I recommend waiting to read this appendix until after you finish Chapter 3, where you’ll install WSL, and Chapter 4, where you’ll learn the command line code required to implement the performance solutions described here. You might need to reference this appendix in Chapter 5, while you’re bind-mounting in Docker or indexing datasets in Aleph; in Chapter 11, while you’re using Linux tools to extract over a million files; and in Chapter 12, while you’re importing 20GB of data into a SQL database running in Docker.

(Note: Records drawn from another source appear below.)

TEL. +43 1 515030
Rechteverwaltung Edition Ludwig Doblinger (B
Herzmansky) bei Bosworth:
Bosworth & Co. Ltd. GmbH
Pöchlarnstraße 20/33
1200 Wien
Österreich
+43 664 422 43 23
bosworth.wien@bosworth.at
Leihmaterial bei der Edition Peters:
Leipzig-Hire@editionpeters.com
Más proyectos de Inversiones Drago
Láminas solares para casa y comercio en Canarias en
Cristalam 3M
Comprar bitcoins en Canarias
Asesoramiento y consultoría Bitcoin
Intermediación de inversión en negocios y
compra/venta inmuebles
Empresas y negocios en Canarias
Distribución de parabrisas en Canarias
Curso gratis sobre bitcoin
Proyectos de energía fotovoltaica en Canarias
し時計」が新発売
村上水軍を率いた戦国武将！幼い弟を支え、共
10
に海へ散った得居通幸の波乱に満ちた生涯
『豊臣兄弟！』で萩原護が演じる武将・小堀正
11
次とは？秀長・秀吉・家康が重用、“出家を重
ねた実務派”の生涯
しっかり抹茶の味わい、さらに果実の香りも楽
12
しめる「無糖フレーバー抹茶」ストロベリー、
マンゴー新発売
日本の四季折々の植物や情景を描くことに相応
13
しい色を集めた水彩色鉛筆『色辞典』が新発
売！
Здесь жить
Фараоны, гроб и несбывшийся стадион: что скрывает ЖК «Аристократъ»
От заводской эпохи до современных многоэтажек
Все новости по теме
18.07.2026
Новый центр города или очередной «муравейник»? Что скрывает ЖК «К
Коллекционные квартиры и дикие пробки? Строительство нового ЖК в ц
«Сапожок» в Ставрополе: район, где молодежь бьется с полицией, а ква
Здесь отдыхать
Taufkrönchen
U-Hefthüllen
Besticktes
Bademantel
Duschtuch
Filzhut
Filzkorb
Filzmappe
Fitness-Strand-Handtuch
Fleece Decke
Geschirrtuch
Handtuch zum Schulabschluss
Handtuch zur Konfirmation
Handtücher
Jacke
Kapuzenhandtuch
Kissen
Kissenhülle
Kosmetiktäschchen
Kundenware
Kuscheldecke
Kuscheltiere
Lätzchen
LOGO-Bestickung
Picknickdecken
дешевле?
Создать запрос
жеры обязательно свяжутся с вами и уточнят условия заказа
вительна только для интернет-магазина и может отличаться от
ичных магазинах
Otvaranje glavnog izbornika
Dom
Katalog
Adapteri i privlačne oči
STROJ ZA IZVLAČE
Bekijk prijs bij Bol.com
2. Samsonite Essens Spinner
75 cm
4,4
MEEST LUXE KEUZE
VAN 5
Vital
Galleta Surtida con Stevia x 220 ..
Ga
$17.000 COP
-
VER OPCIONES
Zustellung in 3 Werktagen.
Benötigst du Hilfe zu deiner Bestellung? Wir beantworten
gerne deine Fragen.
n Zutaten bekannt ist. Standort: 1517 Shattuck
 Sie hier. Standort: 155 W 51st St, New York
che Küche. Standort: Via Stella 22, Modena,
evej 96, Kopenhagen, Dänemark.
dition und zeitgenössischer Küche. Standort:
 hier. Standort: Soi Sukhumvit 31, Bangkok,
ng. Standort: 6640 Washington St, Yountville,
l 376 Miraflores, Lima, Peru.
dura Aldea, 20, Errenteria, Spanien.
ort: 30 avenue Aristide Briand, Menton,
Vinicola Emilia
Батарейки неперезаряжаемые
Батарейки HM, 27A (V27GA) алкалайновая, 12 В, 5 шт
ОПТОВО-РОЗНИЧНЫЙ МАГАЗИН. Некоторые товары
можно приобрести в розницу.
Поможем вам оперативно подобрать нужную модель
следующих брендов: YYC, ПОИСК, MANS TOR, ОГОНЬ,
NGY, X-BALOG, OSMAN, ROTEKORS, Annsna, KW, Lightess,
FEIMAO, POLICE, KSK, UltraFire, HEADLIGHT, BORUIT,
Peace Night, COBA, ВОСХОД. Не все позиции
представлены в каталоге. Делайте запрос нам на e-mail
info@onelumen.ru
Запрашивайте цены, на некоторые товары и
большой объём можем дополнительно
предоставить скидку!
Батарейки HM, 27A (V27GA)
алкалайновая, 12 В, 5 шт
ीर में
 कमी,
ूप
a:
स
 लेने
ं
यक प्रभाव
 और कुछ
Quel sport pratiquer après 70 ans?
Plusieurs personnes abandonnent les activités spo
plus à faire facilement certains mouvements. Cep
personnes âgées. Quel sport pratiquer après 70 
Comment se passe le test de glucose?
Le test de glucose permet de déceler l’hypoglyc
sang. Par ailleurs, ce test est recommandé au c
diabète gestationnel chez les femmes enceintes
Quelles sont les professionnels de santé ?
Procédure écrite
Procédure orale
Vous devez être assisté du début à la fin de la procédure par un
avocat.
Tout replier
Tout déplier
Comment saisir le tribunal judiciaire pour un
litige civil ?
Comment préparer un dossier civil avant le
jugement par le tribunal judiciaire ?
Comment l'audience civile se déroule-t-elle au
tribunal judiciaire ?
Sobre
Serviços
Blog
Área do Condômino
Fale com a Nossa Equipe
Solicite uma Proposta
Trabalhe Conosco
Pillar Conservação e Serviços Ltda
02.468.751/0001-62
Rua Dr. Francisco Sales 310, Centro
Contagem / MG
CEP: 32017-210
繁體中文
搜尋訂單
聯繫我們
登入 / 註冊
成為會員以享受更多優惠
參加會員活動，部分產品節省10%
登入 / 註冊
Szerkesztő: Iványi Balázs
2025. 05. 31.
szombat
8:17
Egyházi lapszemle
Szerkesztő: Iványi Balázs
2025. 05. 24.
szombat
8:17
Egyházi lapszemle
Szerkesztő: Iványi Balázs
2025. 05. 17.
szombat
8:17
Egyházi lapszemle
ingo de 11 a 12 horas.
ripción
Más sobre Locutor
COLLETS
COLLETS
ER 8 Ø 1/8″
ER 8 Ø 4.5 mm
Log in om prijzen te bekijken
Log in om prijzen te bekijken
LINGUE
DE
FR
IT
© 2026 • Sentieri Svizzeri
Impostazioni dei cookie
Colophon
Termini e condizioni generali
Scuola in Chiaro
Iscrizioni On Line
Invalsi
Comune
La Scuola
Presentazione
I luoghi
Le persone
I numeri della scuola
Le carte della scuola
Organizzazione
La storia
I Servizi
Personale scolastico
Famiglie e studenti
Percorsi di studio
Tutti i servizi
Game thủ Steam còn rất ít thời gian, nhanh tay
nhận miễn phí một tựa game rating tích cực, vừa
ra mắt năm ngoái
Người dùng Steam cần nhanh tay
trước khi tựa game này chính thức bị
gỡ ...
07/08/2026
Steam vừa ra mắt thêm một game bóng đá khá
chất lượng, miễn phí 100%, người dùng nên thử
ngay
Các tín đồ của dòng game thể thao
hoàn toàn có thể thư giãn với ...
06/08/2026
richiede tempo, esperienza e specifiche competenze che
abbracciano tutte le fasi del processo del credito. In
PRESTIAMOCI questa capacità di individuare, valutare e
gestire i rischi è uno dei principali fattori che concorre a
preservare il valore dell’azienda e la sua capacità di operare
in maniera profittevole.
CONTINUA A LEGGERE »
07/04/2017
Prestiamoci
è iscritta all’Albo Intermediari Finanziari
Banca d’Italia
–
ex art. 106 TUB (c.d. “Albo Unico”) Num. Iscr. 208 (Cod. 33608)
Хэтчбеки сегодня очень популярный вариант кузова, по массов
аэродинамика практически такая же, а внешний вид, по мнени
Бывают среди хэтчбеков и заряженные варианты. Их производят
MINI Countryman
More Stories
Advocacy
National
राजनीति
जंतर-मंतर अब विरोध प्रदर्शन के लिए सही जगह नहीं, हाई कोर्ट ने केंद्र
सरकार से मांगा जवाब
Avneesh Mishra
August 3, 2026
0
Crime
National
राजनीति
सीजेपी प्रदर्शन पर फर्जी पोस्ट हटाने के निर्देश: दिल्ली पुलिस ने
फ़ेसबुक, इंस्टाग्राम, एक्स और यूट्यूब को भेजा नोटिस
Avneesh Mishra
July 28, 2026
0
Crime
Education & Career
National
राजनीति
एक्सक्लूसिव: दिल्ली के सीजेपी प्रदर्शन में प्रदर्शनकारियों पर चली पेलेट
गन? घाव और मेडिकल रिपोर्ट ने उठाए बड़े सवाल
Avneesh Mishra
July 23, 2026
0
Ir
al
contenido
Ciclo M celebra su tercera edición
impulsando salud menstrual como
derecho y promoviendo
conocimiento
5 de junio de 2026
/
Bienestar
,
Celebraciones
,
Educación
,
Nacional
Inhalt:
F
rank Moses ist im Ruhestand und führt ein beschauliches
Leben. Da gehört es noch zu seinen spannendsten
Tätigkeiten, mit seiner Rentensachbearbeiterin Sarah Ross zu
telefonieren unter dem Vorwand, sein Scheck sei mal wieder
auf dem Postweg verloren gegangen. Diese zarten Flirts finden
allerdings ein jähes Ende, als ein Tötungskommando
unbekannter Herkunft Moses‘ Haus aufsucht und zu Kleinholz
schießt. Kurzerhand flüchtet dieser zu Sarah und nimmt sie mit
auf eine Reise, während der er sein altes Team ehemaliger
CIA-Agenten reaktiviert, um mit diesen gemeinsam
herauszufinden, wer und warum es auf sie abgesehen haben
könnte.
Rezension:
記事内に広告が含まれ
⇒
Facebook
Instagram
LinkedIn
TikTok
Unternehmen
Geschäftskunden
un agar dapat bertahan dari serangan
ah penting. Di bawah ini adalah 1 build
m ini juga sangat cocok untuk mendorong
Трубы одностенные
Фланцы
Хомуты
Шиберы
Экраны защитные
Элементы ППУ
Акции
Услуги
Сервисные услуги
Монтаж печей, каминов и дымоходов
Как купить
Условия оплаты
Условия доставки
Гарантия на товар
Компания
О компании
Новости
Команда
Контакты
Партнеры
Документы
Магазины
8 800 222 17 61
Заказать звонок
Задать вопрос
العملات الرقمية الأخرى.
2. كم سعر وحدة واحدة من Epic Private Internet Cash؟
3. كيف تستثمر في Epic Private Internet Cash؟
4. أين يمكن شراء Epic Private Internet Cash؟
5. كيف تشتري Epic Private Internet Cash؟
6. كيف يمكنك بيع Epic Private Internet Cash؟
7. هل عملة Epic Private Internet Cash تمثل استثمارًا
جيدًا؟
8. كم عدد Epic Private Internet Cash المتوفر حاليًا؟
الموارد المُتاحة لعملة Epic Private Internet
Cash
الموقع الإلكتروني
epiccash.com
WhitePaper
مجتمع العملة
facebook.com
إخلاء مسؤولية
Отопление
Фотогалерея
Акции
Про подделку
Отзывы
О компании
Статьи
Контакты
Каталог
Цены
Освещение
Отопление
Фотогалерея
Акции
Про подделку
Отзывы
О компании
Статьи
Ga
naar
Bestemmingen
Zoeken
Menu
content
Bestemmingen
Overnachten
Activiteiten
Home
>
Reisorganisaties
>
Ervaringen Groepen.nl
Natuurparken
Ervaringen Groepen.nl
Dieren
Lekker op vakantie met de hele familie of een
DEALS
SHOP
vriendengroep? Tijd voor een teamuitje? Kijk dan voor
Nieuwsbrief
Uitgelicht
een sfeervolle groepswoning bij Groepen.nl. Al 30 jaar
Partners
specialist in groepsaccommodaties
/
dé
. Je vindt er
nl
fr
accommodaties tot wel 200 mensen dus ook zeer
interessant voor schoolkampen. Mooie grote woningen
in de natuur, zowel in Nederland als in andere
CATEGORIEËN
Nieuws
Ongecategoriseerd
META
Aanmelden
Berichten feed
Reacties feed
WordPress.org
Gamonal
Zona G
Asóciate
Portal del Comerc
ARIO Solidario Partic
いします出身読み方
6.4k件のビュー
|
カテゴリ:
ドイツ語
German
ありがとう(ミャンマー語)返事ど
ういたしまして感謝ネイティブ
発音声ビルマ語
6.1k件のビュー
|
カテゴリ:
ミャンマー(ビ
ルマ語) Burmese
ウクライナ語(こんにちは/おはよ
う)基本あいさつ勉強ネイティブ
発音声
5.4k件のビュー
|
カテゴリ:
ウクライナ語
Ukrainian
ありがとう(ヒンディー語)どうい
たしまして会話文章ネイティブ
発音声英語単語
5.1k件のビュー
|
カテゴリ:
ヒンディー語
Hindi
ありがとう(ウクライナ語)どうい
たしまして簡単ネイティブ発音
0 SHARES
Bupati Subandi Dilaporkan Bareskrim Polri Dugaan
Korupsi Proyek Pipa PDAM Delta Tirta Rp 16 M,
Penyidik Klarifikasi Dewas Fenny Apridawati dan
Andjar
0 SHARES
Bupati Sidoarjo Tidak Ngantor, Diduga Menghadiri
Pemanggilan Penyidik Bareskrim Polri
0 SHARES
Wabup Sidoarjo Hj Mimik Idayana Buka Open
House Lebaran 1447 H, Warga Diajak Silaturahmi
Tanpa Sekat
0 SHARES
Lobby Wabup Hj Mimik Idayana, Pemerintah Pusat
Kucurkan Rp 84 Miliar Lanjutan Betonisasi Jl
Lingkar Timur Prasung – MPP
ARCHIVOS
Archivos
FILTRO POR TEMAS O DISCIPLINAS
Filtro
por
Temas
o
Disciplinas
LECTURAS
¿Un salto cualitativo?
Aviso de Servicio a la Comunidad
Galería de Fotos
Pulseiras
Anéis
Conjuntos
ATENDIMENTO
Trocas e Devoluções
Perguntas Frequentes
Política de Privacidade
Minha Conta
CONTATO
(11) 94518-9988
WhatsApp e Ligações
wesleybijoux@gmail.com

Understanding WSL’s Linux Filesystem

Before solving any problems that you might encounter with WSL, you’ll need to understand how and where WSL stores your Linux files. In this section, you’ll learn how the WSL Linux filesystem works in Windows, how to access Linux files in Windows, and, conversely, how to access Windows files in Linux. I also outline some of the simpler problems you might encounter and how to solve them.

Your WSL Linux filesystem contains much more than just the data you store there. It includes a complete copy of the Ubuntu operating system, and when you install new programs using apt, it installs those into the Linux filesystem, too. Just as in a real Ubuntu system, / is the root folder, and it contains all of the usual default folders for Ubuntu systems. In your Ubuntu terminal, list the folder names in the root filesystem by running the ls / command. This should give you the following output:

bin dev home lib lib64 lost+found mnt proc run snap sys usr
boot etc init lib32 libx32 media opt root sbin srv tmp var

This output lists all of the folders inside the root folder in your Ubuntu system. Your home folder is in /home. For example, since my Ubuntu username is micah, my Ubuntu home folder is /home/micah. If you’re using Windows 11 or newer, you should be able to browse your Linux files directly from File Explorer. When you’re browsing your Linux files, you see all of the Linux files, not just the data in your home folder. If you’re running a new enough version of Windows, change to your home folder (cd ~) and then run the command explorer.exe . to open your current working folder in Linux in Windows File Explorer.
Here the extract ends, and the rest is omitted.